Seri Cerita Tokoh Wayang oleh Ki Damar*
PRABU Jarasanda adalah putra Prabu Briyadrata dari Kerajaan Magadha.
Ia memiliki nama kecil "Jaka Slewah", karena tubuhnya terbelah menjadi dua bagian—separuh kiri dan separuh kanan yang berbeda.
Kisah kelahirannya berawal dari kesedihan Prabu Briyadrata dan kedua istrinya yang telah lama mendambakan keturunan.
Karena rasa putus asa, Prabu Briyadrata memutuskan untuk bertapa di Sungai Bagiratri bersama kedua istrinya, memohon kepada para dewa agar diberikan anak.
Atas ketulusan mereka, para dewa menganugerahkan sebuah mangga sakti bernama "Pelem Pertangga Jiwa", yang mampu memberikan keturunan.
Namun, karena buahnya hanya satu, sedangkan istrinya ada dua, Prabu Briyadrata membelah mangga itu menjadi dua dan memberikannya masing-masing kepada istrinya.
Tak lama setelahnya, kedua istrinya hamil dan melahirkan secara bersamaan.
Namun, alangkah terkejutnya mereka. Anak yang dilahirkan bukan bayi utuh, melainkan dua potongan tubuh—satu separuh kiri, satu lagi separuh kanan.
Merasa malu dan menganggap ini sebagai kutukan, Prabu Briyadrata membuang kedua potongan bayi itu ke hutan.
Nasib membawa dua potongan bayi itu ditemukan oleh seorang wanita tua bernama Nyai Jara.

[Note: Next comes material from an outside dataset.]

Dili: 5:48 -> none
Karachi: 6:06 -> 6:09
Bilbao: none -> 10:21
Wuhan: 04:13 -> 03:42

Melihat keanehan itu, Nyai Jara mencoba menyatukan kedua potongan bayi tersebut.
Ajaibnya, ketika kedua bagian tubuh itu disatukan, bayi itu hidup kembali layaknya bayi normal.
Karena ia diselamatkan oleh Nyai Jara, bayi itu diberi nama "Jarasanda", yang berarti "disatukan oleh Jara".

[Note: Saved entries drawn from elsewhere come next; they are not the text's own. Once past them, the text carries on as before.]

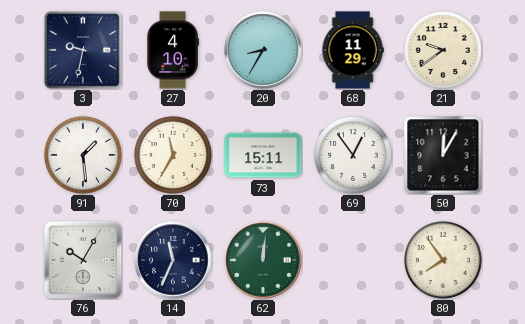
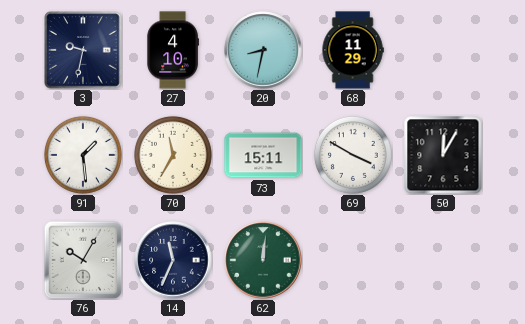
20: 8:35 -> 8:32
21: 9:39 -> none
69: 12:54 -> 3:50
80: 7:54 -> none
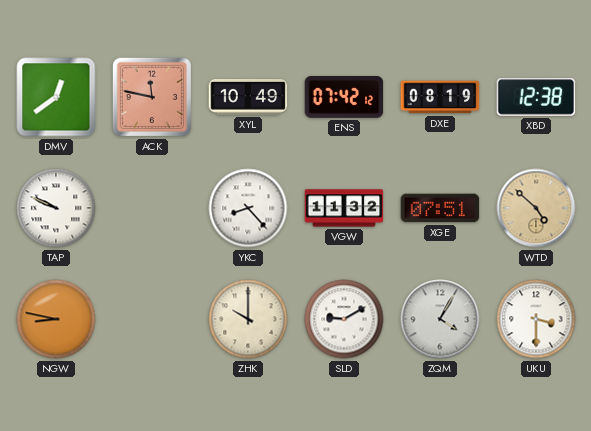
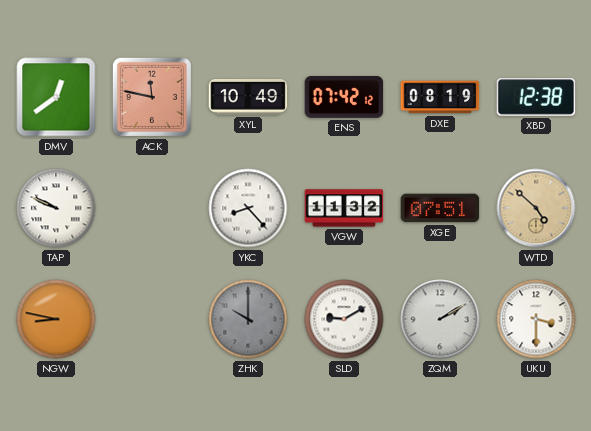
ZHK dial: cream -> grey
ZQM: 4:05 -> 2:10
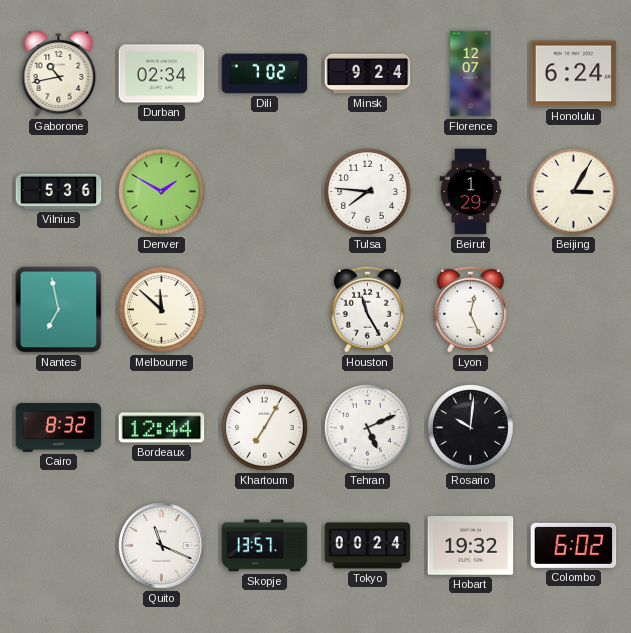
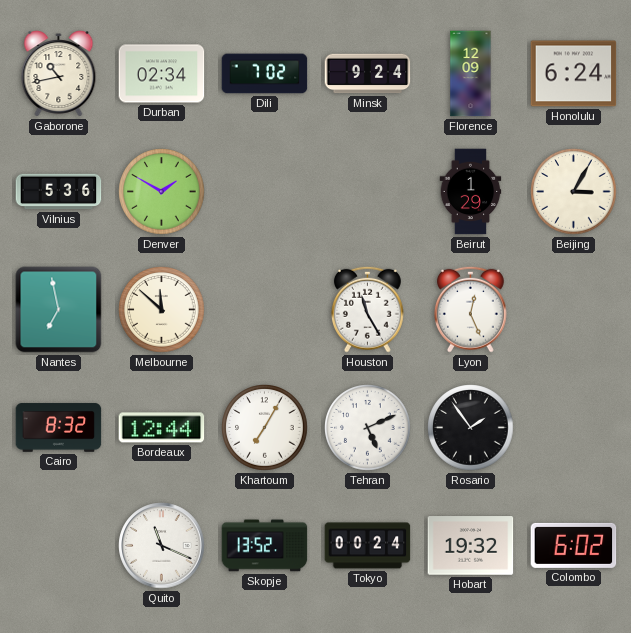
Florence: 12:07 -> 12:09
Tulsa: 7:46 -> none
Rosario: 10:01 -> 1:54
Skopje: 13:57 -> 13:52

Ketika dewasa, Jarasanda merasa ada sesuatu yang janggal dalam dirinya.
Ia bertapa dan mendapatkan wangsit dari Batara Kala, yang mengungkapkan asal-usulnya sebagai putra Prabu Briyadrata.

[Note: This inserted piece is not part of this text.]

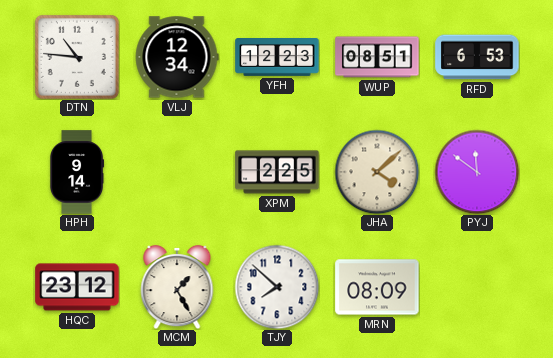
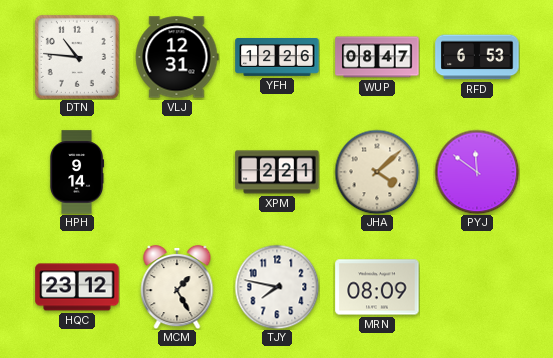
VLJ: 12:34 -> 12:31
YFH: 12:23 -> 12:26
WUP: 08:51 -> 08:47
XPM: 2:25 -> 2:21
TJY: 7:52 -> 7:47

Ia juga mengetahui bahwa dirinya dibuang karena dianggap sebagai kutukan.
Mendengar hal ini, Jarasanda sangat marah.
Ia mengamuk dan menyerang Kerajaan Magadha, membunuh ayah dan kedua ibunya sebagai balas dendam atas perbuatannya.
Setelah menguasai Magadha, Jarasanda naik tahta dengan gelar "Prabu Jarasanda".
Sebagai simbol kekuasaannya, ia mengambil kulit ayahnya yang telah tewas dan menggunakannya sebagai tambur (gendang besar) di perbatasan Kerajaan Magadha.